Collected data entries:

- - -

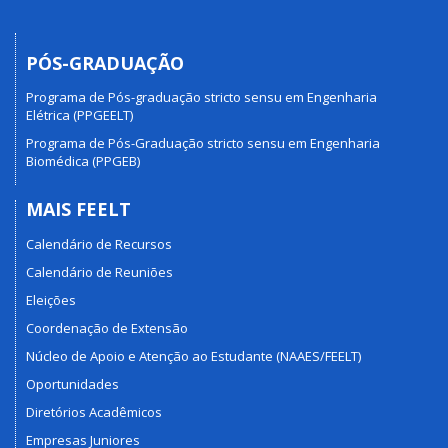
PÓS-GRADUAÇÃO
Programa de Pós-graduação stricto sensu em Engenharia
Elétrica (PPGEELT)
Programa de Pós-Graduação stricto sensu em Engenharia
Biomédica (PPGEB)
MAIS FEELT
Calendário de Recursos
Calendário de Reuniões
Eleições
Coordenação de Extensão
Núcleo de Apoio e Atenção ao Estudante (NAAES/FEELT)
Oportunidades
Diretórios Acadêmicos
Empresas Juniores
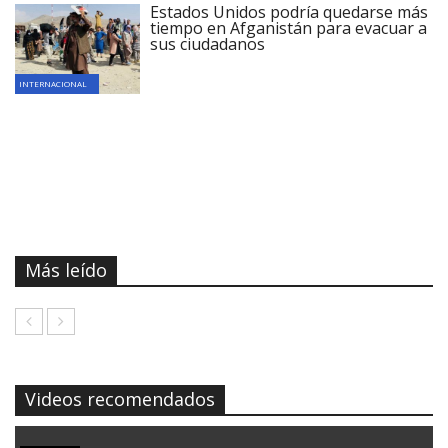
Estados Unidos podría quedarse más
tiempo en Afganistán para evacuar a
sus ciudadanos
INTERNACIONAL
Más leído
Videos recomendados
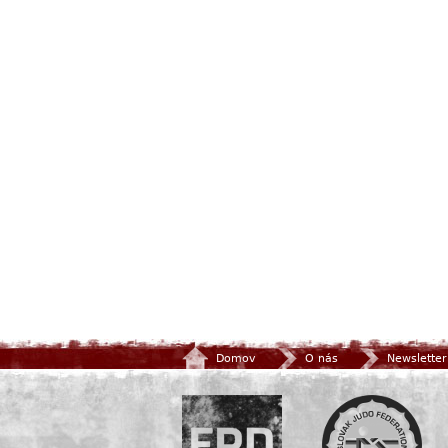
Domov
O nás
Newsletter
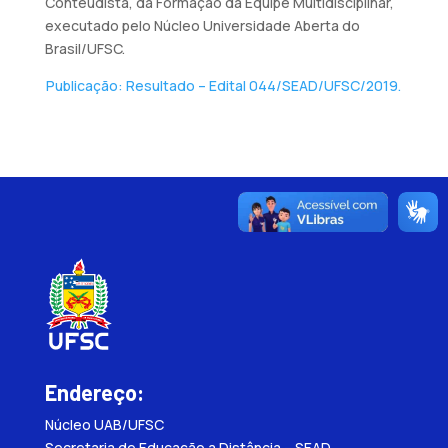
Conteudista, da Formação da Equipe Multidisciplinar,
executado pelo Núcleo Universidade Aberta do
Brasil/UFSC.
Publicação: Resultado – Edital 044/SEAD/UFSC/2019.
Endereço:
Núcleo UAB/UFSC
Secretaria de Educação a Distância – SEAD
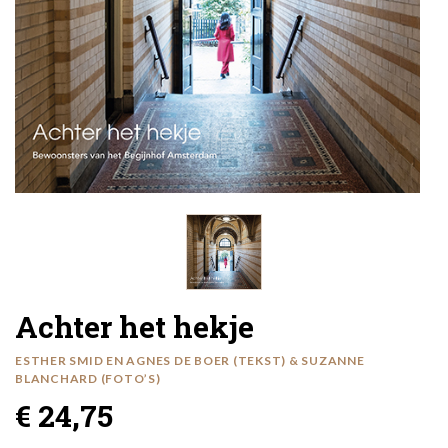
Achter het hekje
ESTHER SMID EN AGNES DE BOER (TEKST) & SUZANNE
BLANCHARD (FOTO’S)
€ 24,75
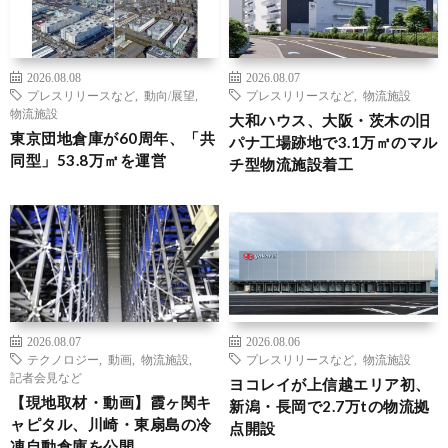
2026.08.08
2026.08.07
プレスリリースなど
,
動向/展望
,
プレスリリースなど
,
物流施設
物流施設
大和ハウス、大阪・茨木の旧
東京団地倉庫が60周年、「共
パナ工場跡地で3.1万㎡のマル
同型」53.8万㎡を運営
チ型物流施設着工
2026.08.07
2026.08.06
テクノロジー
,
動画
,
物流施設
,
プレスリリースなど
,
物流施設
記者会見など
ヨコレイが上信越エリア初、
【現地取材・動画】霞ヶ関キ
新潟・長岡で2.7万tの物流拠
ャピタル、川崎・東扇島の冷
点開設
凍自動倉庫を公開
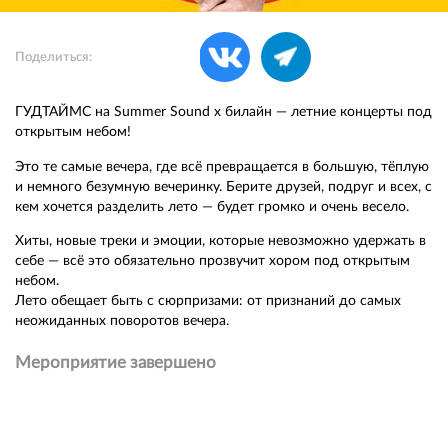
Поделиться:
ГУДТАЙМС на Summer Sound x билайн — летние концерты под
открытым небом!
Это те самые вечера, где всё превращается в большую, тёплую
и немного безумную вечеринку. Берите друзей, подруг и всех, с
кем хочется разделить лето — будет громко и очень весело.
Хиты, новые треки и эмоции, которые невозможно удержать в
себе — всё это обязательно прозвучит хором под открытым
небом.
Лето обещает быть с сюрпризами: от признаний до самых
неожиданных поворотов вечера.
Мероприятие завершено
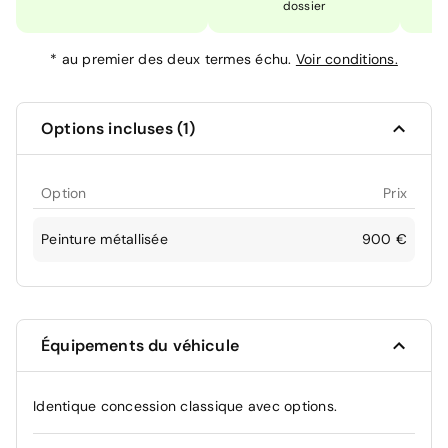
dossier
*
au premier des deux termes échu.
Voir conditions.
Options incluses (1)
Option
Prix
Peinture métallisée
900 €
Équipements du véhicule
Identique concession classique avec options.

- - -

**TRY IT**. Only the lines from the line that contains "Хиты, новые треки" through the end of the entries are to be written out, exactly and without pictures, both ends included.

**WRITTEN REPLY**.
Хиты, новые треки и эмоции, которые невозможно удержать в
себе — всё это обязательно прозвучит хором под открытым
небом.
Лето обещает быть с сюрпризами: от признаний до самых
неожиданных поворотов вечера.
Мероприятие завершено
dossier
*
au premier des deux termes échu.
Voir conditions.
Options incluses (1)
Option
Prix
Peinture métallisée
900 €
Équipements du véhicule
Identique concession classique avec options.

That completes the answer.